_WORK TASK_. Output only the lines from the one holding "MICHEAL (KC5GFD)" to the end of the data below, please, copied exactly.

_STORED DATA_.
◆ ◆ ◆ ◆ ◆ ◆ ◆
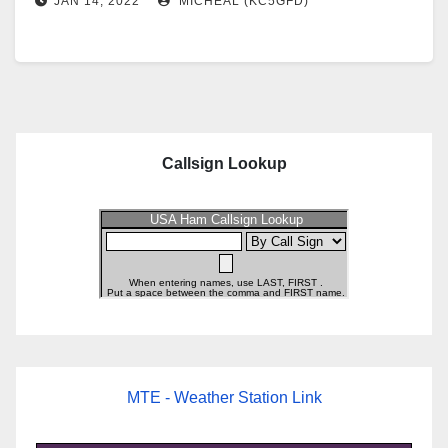
JAN 14, 2022
MICHEAL (KC5GFD)
Callsign Lookup
MTE - Weather Station Link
◆ ◆ ◆ ◆ ◆ ◆ ◆
_ANSWER BOX_.
MICHEAL (KC5GFD)
Callsign Lookup
MTE - Weather Station Link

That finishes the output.